Let the first term, common difference and number of terms of the AP 9, 7, 5, …. are a1,d1 and n1, respectively.
i.e., first term (a1) = 9 and common difference (d1) = 7 – 9 = - 2
∴ Its nth term, T′n1=a1+(n1−1)d1
⇒ T′n1=9+(n1−1)(−2)
⇒ T′n1=9−2n1+2
⇒ T′n1=11−2n1
[∵ nth term of an AP, Tn = a + (n - 1)d] . . . . . (i)

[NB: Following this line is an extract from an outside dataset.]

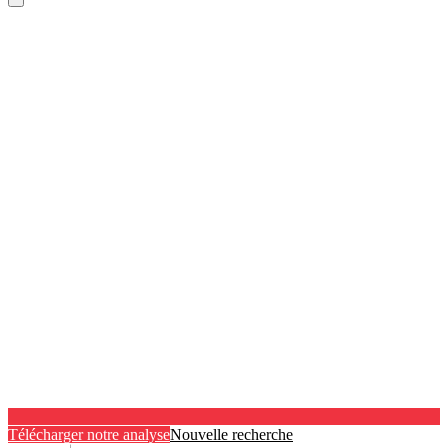
Télécharger notre analyse
Nouvelle recherche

Let the first term, common difference and the number of terms of the AP 24, 21, 18, ….. are a2, d2 and n2 respectively.
i.e., first term, (a2) = 24 and common difference (d2) = 21 – 24 = - 3
∴ Its nth term, T′′n2=a2+(n2−1)d2
⇒ T′′n2=24+(n2−1)(−3)
⇒ T′′n2=24−3n2+3
⇒ T′′n2=27−3n2 ⋯(ii)
Now, by given condition,
nth terms of the both APs are same, i.e., T′n=T′′n
11−2n=27−3n [ from eqs. (i) and (ii) ]
⇒ n = 16
∴ nth term of first AP,T′n1=11−2n1=11−2(16)
= 11 – 32 = - 21
nth term of second AP, T′′n2=27−3n2=27−3(16)
= 27 – 48 = - 21
Hence, the value of n is 16 and that term i.e., nth term is – 21.